[Stored data entries]
####

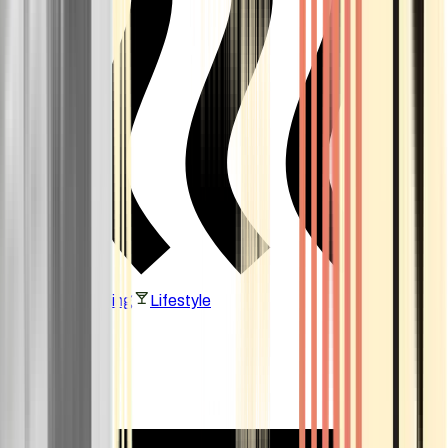
Vaping & Dabbing
Lifestyle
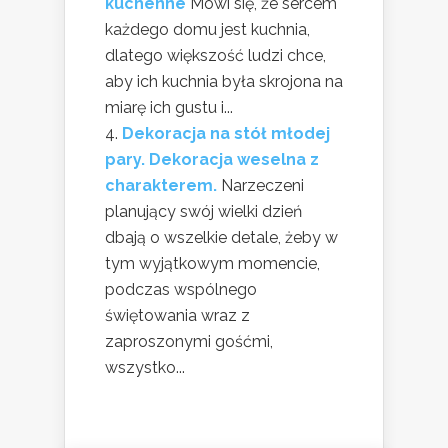
kuchenne
Mówi się, że sercem
każdego domu jest kuchnia,
dlatego większość ludzi chce,
aby ich kuchnia była skrojona na
miarę ich gustu i...
Dekoracja na stół młodej
pary. Dekoracja weselna z
charakterem.
Narzeczeni
planujący swój wielki dzień
dbają o wszelkie detale, żeby w
tym wyjątkowym momencie,
podczas wspólnego
świętowania wraz z
zaproszonymi gośćmi,
wszystko...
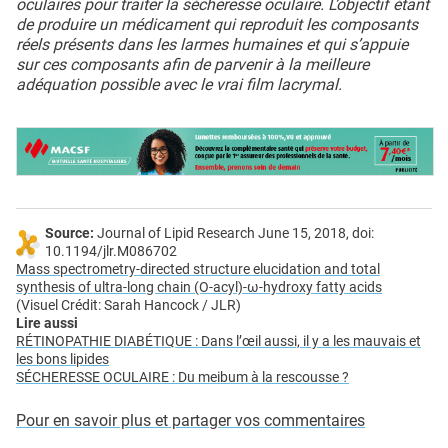
oculaires pour traiter la sécheresse oculaire. L’objectif étant
de produire un médicament qui reproduit les composants
réels présents dans les larmes humaines et qui s’appuie
sur ces composants afin de parvenir à la meilleure
adéquation possible avec le vrai film lacrymal.
Source:
Journal of Lipid Research June 15, 2018, doi:
10.1194/jlr.M086702
Mass spectrometry-directed structure elucidation and total
synthesis of ultra-long chain (O-acyl)-ω-hydroxy fatty acids
(Visuel Crédit: Sarah Hancock / JLR)
Lire aussi
RÉTINOPATHIE DIABÉTIQUE : Dans l’œil aussi, il y a les mauvais et
les bons lipides
SÉCHERESSE OCULAIRE : Du meibum à la rescousse ?
Pour en savoir plus et partager vos commentaires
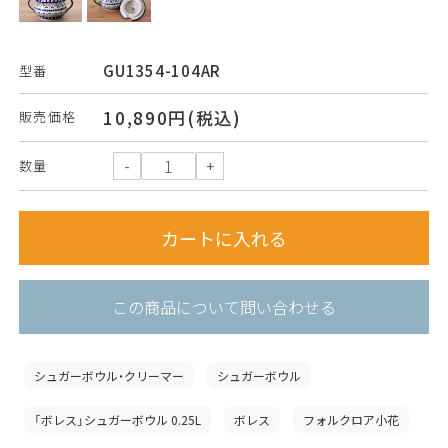
GU1354-104AR
型番
10,890円(税込)
販売価格
数量
この商品について問い合わせる
シュガーボウル・クリーマー
シュガーボウル
「ボレス」シュガーボウル 0.25L
ボレス
フォルクロア小花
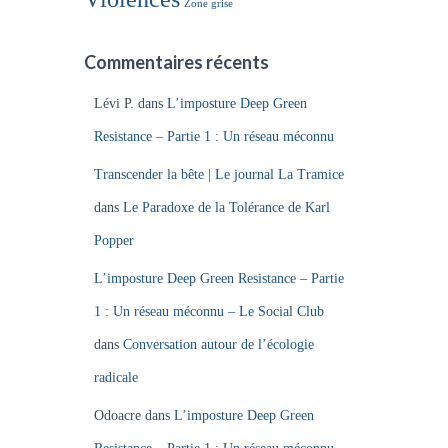
Zone grise
Commentaires récents
Lévi P.
dans
L’imposture Deep Green
Resistance – Partie 1 : Un réseau méconnu
Transcender la bête | Le journal La Tramice
dans
Le Paradoxe de la Tolérance de Karl
Popper
L’imposture Deep Green Resistance – Partie
1 : Un réseau méconnu – Le Social Club
dans
Conversation autour de l’écologie
radicale
Odoacre
dans
L’imposture Deep Green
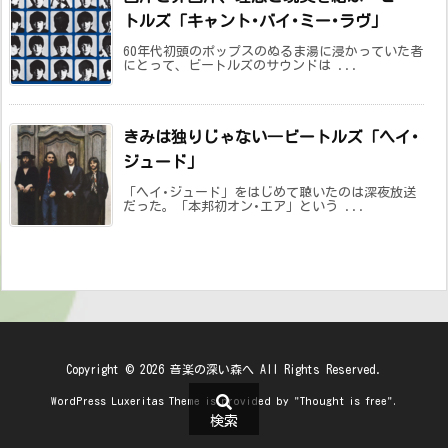
トルズ「キャント･バイ･ミー･ラヴ」
60年代初頭のポップスのぬるま湯に浸かっていた者
にとって、ビートルズのサウンドは ...
きみは独りじゃない―ビートルズ「ヘイ･
ジュード」
「ヘイ･ジュード」をはじめて聴いたのは深夜放送
だった。「本邦初オン･エア」という ...
Copyright ©
2026
音楽の深い森へ
All Rights Reserved.
WordPress Luxeritas Theme is provided by "
Thought is free
".
検索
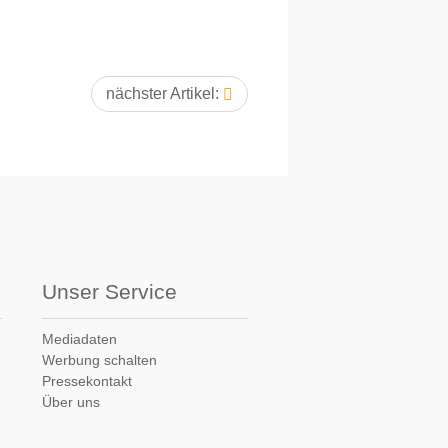
nächster Artikel:
Unser Service
Mediadaten
Werbung schalten
Pressekontakt
Über uns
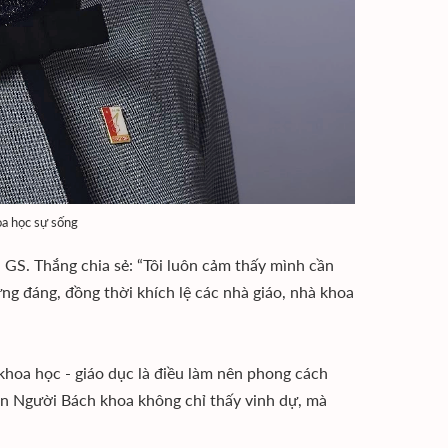
a học sự sống
GS. Thắng chia sẻ: “Tôi luôn cảm thấy mình cần
ng đáng, đồng thời khích lệ các nhà giáo, nhà khoa
khoa học - giáo dục là điều làm nên phong cách
àn Người Bách khoa không chỉ thấy vinh dự, mà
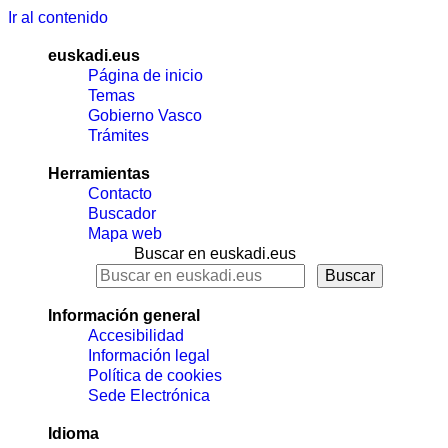
Ir al contenido
euskadi.eus
Página de inicio
Temas
Gobierno Vasco
Trámites
Herramientas
Contacto
Buscador
Mapa web
Buscar en euskadi.eus
Información general
Accesibilidad
Información legal
Política de cookies
Sede Electrónica
Idioma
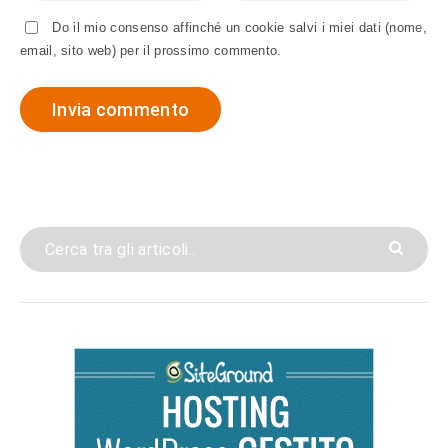
Do il mio consenso affinché un cookie salvi i miei dati (nome,
email, sito web) per il prossimo commento.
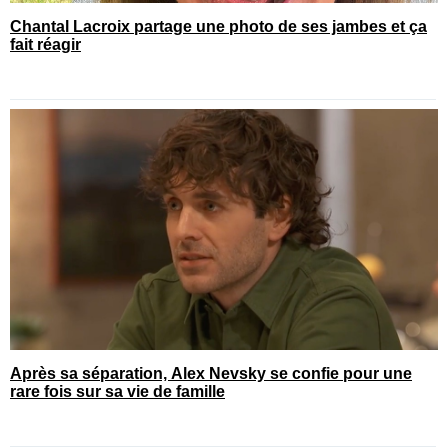
Chantal Lacroix partage une photo de ses jambes et ça
fait réagir
Après sa séparation, Alex Nevsky se confie pour une
rare fois sur sa vie de famille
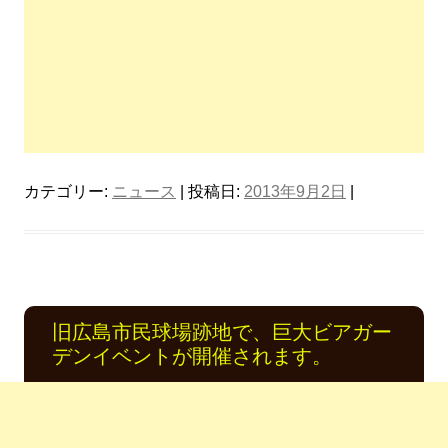
カテゴリー:
ニュース
| 投稿日:
2013年9月2日
|
旧広島市民球場跡地で、巨大ビアガー
デンイベントが開催されます。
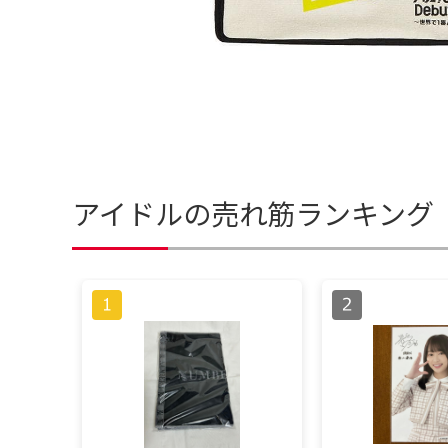
アイドルの売れ筋ランキング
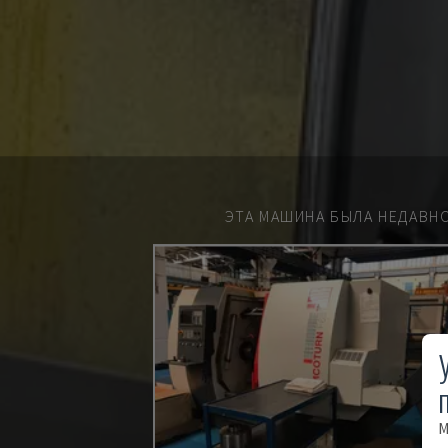
ЭТА МАШИНА БЫЛА НЕДАВН
М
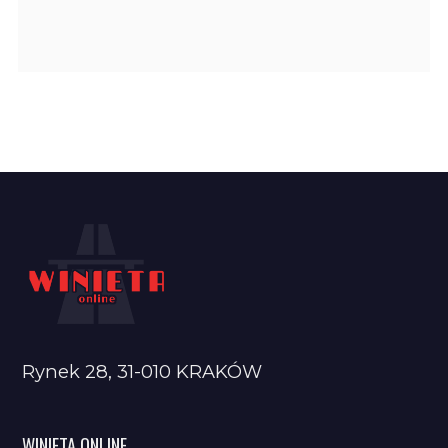
Rynek 28, 31-010 KRAKÓW
WINIETA ONLINE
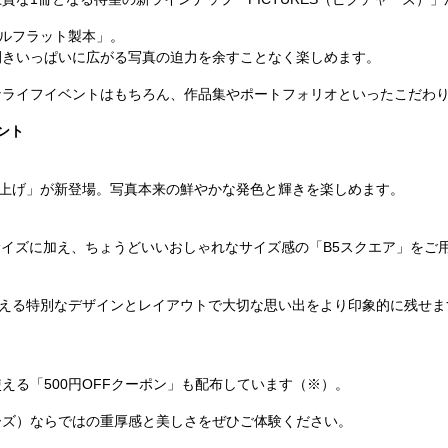
フルフラット製本」。
開きいっぱいに広がる写真の迫力を余すことなく楽しめます。
なライフイベントはもちろん、作品集やポートフォリオといったこだわり
イント
上げ」が新登場。写真本来の鮮やかな発色と輝きを楽しめます。
サイズに加え、ちょうどいいおしゃれなサイズ感の「B5スクエア」をご
）で使える特別なデザインとレイアウトで大切な思い出をより印象的に残せ
える「500円OFFクーポン」も配布しています（※）。
ャーズ）ならではの重厚感と美しさをぜひご体験ください。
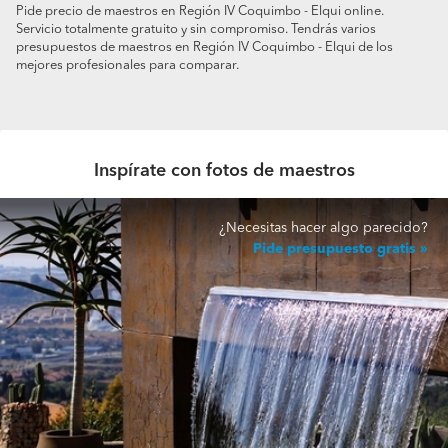
Pide precio de maestros en Región IV Coquimbo - Elqui online.
Servicio totalmente gratuito y sin compromiso. Tendrás varios
presupuestos de maestros en Región IV Coquimbo - Elqui de los
mejores profesionales para comparar.
Inspírate con fotos de maestros
¿Necesitas hacer algo parecido?
Pide presupuesto gratis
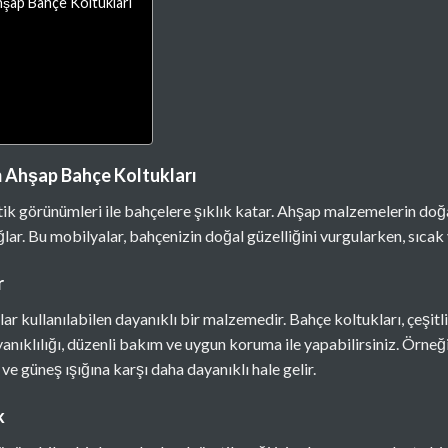
şap Bahçe Koltukları
 Ahşap Bahçe Koltukları
tik görünümleri ile bahçelere şıklık katar. Ahşap malzemelerin doğa
r. Bu mobilyalar, bahçenizin doğal güzelliğini vurgularken, sıcak 
r
ar kullanılabilen dayanıklı bir malzemedir. Bahçe koltukları, çeşitl
yanıklılığı, düzenli bakım ve uygun koruma ile yapabilirsiniz. Örneği
e güneş ışığına karşı daha dayanıklı hale gelir.
k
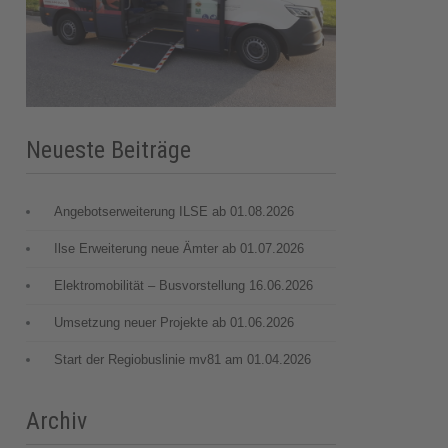
Neueste Beiträge
Angebotserweiterung ILSE ab 01.08.2026
Ilse Erweiterung neue Ämter ab 01.07.2026
Elektromobilität – Busvorstellung 16.06.2026
Umsetzung neuer Projekte ab 01.06.2026
Start der Regiobuslinie mv81 am 01.04.2026
Archiv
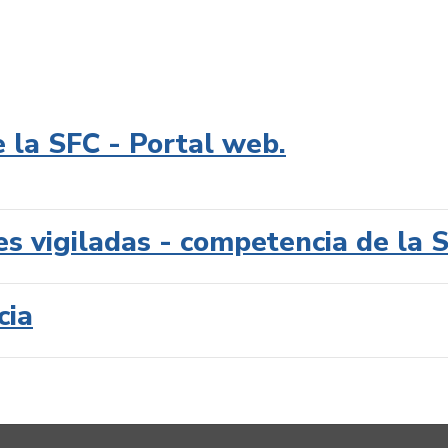
e la SFC - Portal web.
es vigiladas - competencia de la 
cia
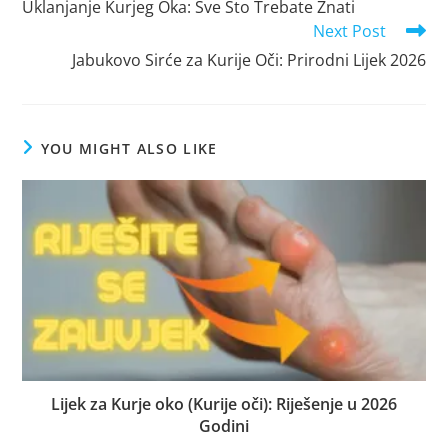
Uklanjanje Kurjeg Oka: Sve Što Trebate Znati
articles
Next Post
Jabukovo Sirće za Kurije Oči: Prirodni Lijek 2026
YOU MIGHT ALSO LIKE
Lijek za Kurje oko (Kurije oči): Riješenje u 2026
Godini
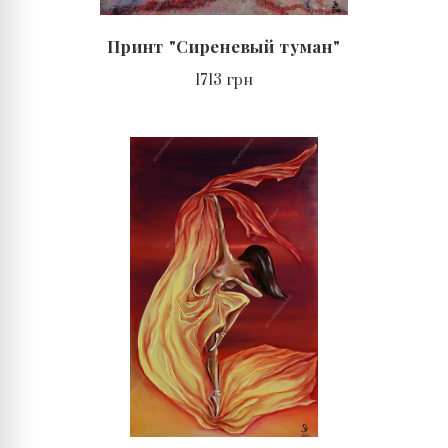
Принт "Сиреневый туман"
1713 грн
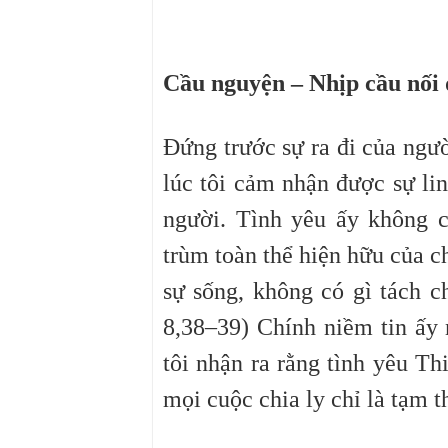
Cầu nguyện – Nhịp cầu nối đ
Đứng trước sự ra đi của ngườ
lúc tôi cảm nhận được sự li
người. Tình yêu ấy không 
trùm toàn thể hiện hữu của c
sự sống, không có gì tách c
8,38–39) Chính niềm tin ấy 
tôi nhận ra rằng tình yêu T
mọi cuộc chia ly chỉ là tạm t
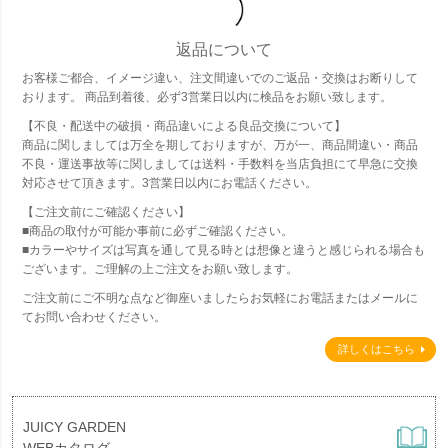
返品について
お客様ご都合、イメージ違い、注文間違いでのご返品・交換はお断りして
おります。 商品到着後、必ず3営業日以内に検品をお願い致します。
【不良・配送中の破損・商品違いによる良品交換について】
商品に関しましては万全を期しておりますが、万が一、商品間違い・商品
不良・運送事故等に関しましては送料・手数料を当店負担にて早急に交換
対応させて頂きます。3営業日以内にお電話ください。
【ご注文前にご確認ください】
■商品の取付が可能か事前に必ずご確認ください。
■カラーやサイズは写真を通して見る時とは想像と違うと感じられる場合も
ございます。ご理解の上ご注文をお願い致します。
ご注文前にご不明な点など御座いましたらお気軽にお電話またはメールに
てお問い合わせください。
詳しくはこちら
JUICY GARDEN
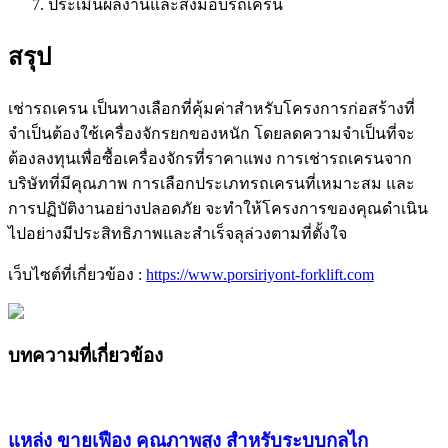
ประเมินผลงานและส่งมอบรถเครน
สรุป
เช่ารถเครน เป็นทางเลือกที่คุ้มค่าสำหรับโครงการก่อสร้างที่
จำเป็นต้องใช้เครื่องจักรยกของหนัก โดยลดความจำเป็นที่จะ
ต้องลงทุนเพื่อซื้อเครื่องจักรที่ราคาแพง การเช่ารถเครนจาก
บริษัทที่มีคุณภาพ การเลือกประเภทรถเครนที่เหมาะสม และ
การปฏิบัติงานอย่างปลอดภัย จะทำให้โครงการของคุณดำเนิน
ไปอย่างมีประสิทธิภาพและสำเร็จลุล่วงตามที่ตั้งใจ
เว็บไซต์ที่เกี่ยวข้อง :
https://www.porsiriyont-forklift.com
บทความที่เกี่ยวข้อง
แหล่ง ขายเฟือง คุณภาพสูง สำหรับระบบกลไก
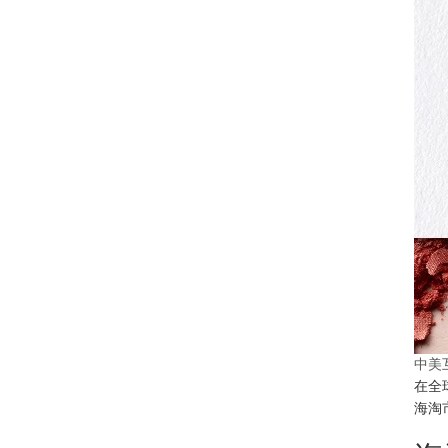
中美
在全
海淘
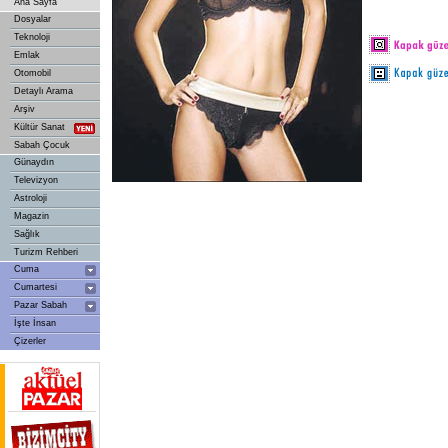
Ana Sayfa
Dosyalar
Teknoloji
Emlak
Otomobil
Detaylı Arama
Arşiv
Kültür Sanat
Sabah Çocuk
Günaydın
Televizyon
Astroloji
Magazin
Sağlık
Turizm Rehberi
Cuma
Cumartesi
Pazar Sabah
İşte İnsan
Çizerler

####

Your assignment :: Go over the data and return every line that includes the word "kuchnia".

Result of this task ::
każdego domu jest kuchnia,
aby ich kuchnia była skrojona na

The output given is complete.